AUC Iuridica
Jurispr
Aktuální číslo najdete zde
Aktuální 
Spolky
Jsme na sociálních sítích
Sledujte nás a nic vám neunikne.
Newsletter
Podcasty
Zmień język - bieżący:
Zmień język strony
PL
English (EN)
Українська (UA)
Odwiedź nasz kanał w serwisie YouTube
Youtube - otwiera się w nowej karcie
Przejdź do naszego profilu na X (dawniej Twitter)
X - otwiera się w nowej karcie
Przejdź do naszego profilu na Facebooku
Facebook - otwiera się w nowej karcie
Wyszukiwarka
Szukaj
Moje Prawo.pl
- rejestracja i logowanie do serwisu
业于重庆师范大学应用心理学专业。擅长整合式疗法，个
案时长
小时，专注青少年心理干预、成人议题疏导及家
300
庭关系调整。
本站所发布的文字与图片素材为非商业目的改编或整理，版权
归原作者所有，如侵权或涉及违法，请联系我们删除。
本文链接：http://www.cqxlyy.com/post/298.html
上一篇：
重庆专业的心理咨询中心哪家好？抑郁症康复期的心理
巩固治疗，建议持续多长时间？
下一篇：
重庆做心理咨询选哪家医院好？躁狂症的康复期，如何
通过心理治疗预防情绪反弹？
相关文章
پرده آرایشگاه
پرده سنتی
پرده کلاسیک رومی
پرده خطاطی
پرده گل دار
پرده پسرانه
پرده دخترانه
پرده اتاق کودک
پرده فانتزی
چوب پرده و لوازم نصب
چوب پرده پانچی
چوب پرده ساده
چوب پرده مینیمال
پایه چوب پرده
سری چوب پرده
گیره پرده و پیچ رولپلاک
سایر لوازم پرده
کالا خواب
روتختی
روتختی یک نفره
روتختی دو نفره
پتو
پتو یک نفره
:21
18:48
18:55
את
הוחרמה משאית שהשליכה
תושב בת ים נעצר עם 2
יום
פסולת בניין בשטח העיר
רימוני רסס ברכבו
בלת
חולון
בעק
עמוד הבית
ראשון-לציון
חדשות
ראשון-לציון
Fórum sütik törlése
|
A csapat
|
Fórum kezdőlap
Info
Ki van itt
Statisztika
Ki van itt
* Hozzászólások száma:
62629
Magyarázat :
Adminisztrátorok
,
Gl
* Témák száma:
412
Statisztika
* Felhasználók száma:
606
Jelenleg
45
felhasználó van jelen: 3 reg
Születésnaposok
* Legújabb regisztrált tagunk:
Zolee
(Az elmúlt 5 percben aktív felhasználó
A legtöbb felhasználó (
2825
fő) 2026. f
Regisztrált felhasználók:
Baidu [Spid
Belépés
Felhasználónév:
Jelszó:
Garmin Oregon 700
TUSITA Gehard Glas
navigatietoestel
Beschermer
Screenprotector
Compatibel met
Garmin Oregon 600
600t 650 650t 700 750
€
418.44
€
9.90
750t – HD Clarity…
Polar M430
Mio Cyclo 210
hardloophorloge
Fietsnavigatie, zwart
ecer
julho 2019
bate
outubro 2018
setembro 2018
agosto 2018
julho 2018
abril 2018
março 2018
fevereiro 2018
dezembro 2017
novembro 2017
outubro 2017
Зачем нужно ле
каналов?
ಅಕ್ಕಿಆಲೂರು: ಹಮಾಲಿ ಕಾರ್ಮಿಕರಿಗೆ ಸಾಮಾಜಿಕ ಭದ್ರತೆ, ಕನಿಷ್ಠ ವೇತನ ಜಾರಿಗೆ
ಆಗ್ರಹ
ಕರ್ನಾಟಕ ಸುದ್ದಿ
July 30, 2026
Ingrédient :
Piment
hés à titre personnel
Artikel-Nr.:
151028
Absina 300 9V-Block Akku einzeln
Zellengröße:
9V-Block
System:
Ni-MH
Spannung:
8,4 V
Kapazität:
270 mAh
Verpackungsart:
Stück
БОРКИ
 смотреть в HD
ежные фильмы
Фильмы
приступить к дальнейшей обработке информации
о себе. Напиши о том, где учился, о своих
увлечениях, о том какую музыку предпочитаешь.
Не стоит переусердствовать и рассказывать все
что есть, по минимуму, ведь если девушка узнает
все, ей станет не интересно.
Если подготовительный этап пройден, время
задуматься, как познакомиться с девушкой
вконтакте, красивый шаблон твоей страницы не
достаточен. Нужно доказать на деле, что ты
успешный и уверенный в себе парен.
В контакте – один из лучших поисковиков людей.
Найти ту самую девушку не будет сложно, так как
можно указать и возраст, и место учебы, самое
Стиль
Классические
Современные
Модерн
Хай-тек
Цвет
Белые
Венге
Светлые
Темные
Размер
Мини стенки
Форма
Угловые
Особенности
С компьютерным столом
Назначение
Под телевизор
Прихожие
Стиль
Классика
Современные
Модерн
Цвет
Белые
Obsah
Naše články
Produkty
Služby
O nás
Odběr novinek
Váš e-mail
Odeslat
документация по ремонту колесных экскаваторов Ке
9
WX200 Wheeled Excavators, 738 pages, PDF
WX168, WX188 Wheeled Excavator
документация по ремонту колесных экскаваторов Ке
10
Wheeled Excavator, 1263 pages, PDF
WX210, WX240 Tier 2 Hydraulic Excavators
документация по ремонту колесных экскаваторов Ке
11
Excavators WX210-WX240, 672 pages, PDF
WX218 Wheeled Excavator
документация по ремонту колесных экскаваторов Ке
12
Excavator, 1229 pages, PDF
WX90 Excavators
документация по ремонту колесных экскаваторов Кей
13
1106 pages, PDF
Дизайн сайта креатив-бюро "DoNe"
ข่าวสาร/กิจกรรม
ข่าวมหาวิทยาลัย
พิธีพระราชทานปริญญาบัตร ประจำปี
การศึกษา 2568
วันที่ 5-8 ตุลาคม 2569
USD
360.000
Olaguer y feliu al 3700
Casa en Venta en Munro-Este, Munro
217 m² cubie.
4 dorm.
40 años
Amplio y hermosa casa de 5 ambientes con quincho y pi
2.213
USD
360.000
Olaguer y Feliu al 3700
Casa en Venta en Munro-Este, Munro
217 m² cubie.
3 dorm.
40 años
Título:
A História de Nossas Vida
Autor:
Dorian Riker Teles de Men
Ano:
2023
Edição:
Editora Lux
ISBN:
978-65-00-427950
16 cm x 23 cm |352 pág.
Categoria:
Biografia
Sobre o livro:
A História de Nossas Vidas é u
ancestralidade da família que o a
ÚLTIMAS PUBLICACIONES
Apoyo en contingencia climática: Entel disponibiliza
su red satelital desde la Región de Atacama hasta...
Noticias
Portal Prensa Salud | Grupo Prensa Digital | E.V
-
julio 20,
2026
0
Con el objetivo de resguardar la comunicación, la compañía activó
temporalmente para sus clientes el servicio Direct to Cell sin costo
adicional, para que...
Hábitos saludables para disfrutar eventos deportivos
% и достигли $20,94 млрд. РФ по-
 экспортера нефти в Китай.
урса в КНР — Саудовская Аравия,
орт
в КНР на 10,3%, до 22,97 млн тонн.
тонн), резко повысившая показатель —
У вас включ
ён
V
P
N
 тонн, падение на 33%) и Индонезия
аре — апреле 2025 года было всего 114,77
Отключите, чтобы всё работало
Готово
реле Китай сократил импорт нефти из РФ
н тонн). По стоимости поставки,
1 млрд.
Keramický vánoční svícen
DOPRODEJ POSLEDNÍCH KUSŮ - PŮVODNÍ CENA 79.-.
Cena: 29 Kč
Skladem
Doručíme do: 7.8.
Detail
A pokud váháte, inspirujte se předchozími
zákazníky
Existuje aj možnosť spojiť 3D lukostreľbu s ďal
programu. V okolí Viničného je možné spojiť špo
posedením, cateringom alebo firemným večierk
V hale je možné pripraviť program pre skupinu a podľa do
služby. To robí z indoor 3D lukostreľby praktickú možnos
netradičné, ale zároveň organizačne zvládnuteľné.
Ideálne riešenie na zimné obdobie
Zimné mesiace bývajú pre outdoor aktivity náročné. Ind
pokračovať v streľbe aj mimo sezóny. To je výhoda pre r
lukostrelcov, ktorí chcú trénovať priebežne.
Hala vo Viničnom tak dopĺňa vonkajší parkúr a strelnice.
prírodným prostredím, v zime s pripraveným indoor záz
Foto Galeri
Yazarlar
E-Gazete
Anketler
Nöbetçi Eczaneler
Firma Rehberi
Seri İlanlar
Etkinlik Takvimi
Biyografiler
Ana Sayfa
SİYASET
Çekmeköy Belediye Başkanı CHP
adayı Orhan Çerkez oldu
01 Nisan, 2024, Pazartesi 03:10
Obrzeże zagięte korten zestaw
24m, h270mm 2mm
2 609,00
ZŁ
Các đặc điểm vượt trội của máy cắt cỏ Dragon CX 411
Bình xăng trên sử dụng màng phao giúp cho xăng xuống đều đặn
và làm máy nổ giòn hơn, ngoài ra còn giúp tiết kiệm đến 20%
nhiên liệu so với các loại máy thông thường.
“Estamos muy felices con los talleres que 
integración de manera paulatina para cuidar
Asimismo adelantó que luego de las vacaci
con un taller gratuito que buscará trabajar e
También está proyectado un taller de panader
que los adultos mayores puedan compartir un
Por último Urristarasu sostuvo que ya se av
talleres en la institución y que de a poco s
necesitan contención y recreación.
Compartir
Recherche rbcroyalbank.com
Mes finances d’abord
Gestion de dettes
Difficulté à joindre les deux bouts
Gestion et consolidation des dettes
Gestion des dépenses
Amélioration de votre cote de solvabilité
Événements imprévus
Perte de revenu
○ ○ ○
* [HOW TO COMPLETE THIS TASK]
Restate word for word the lines of the data above, starting at the line containing "July 30, 2026" and ending at the line containing "вконтакте, красивый шаблон твоей страницы не", both included, and nothing more.

* [PROBLEM SOLUTION]
July 30, 2026
Ingrédient :
Piment
hés à titre personnel
Artikel-Nr.:
151028
Absina 300 9V-Block Akku einzeln
Zellengröße:
9V-Block
System:
Ni-MH
Spannung:
8,4 V
Kapazität:
270 mAh
Verpackungsart:
Stück
БОРКИ
 смотреть в HD
ежные фильмы
Фильмы
приступить к дальнейшей обработке информации
о себе. Напиши о том, где учился, о своих
увлечениях, о том какую музыку предпочитаешь.
Не стоит переусердствовать и рассказывать все
что есть, по минимуму, ведь если девушка узнает
все, ей станет не интересно.
Если подготовительный этап пройден, время
задуматься, как познакомиться с девушкой
вконтакте, красивый шаблон твоей страницы не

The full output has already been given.